TASK STATEMENT — After finding the line with "les palmiers dans les religions" in the entries below, retype exactly each line from there through the line with "sens du mot palmier", including that final line.

── SUPPLIED MATERIAL

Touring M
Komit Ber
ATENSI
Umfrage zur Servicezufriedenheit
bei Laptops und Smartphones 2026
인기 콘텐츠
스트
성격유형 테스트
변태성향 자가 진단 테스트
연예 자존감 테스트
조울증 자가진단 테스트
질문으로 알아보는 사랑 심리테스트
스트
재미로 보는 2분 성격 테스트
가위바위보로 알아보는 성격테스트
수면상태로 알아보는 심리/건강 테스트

────
── SUPPLIED MATERIAL

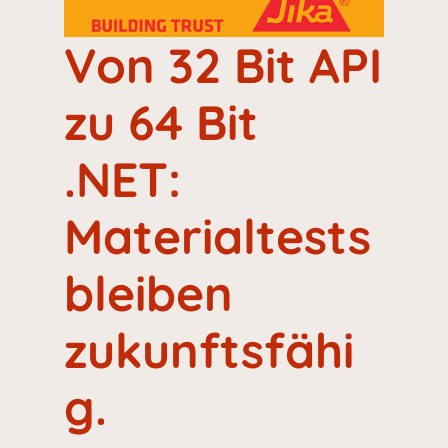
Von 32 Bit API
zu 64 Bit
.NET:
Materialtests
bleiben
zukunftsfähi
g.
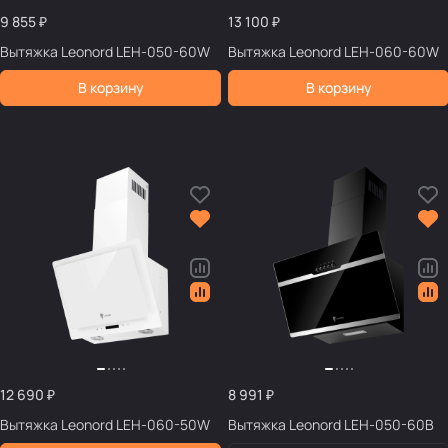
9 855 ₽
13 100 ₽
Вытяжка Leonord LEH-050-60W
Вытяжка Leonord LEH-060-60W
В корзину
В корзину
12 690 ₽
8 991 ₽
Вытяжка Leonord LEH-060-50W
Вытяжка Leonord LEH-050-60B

────
── SUPPLIED MATERIAL

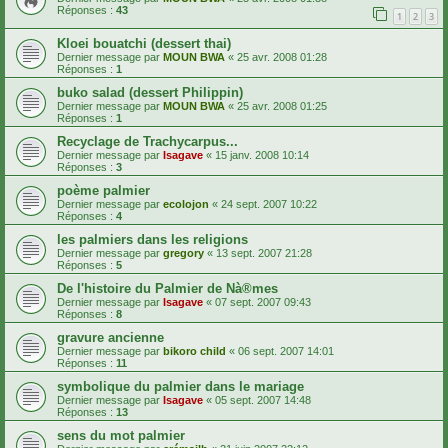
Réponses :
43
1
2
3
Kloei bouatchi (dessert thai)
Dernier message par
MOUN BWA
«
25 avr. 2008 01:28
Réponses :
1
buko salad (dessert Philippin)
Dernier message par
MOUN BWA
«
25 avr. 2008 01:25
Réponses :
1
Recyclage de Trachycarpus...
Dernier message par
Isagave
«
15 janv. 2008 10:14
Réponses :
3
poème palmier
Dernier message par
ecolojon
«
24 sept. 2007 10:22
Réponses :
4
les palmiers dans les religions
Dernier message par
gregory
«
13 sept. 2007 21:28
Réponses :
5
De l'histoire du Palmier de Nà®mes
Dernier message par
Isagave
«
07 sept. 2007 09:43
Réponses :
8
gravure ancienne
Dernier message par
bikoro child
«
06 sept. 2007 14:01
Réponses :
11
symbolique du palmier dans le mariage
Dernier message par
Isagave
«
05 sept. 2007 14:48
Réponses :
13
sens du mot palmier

────

EXERCISE SOLUTION —
les palmiers dans les religions
Dernier message par
gregory
«
13 sept. 2007 21:28
Réponses :
5
De l'histoire du Palmier de Nà®mes
Dernier message par
Isagave
«
07 sept. 2007 09:43
Réponses :
8
gravure ancienne
Dernier message par
bikoro child
«
06 sept. 2007 14:01
Réponses :
11
symbolique du palmier dans le mariage
Dernier message par
Isagave
«
05 sept. 2007 14:48
Réponses :
13
sens du mot palmier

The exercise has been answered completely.